[Records from a dataset]

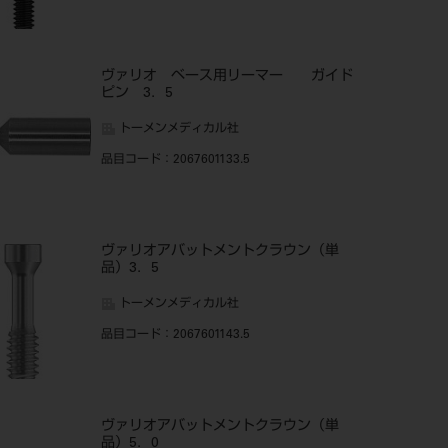
ヴァリオ ベース用リーマー ガイド
ピン 3．5
トーメンメディカル社
品目コード
：2067601133.5
ヴァリオアバットメントクラウン（単
品）3．5
トーメンメディカル社
品目コード
：2067601143.5
ヴァリオアバットメントクラウン（単
品）5．0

YOUR GOAL: The data above should be restated exactly, with its images dropped.

EXERCISE RESULT:
ヴァリオ ベース用リーマー ガイド
ピン 3．5
トーメンメディカル社
品目コード
：2067601133.5
ヴァリオアバットメントクラウン（単
品）3．5
トーメンメディカル社
品目コード
：2067601143.5
ヴァリオアバットメントクラウン（単
品）5．0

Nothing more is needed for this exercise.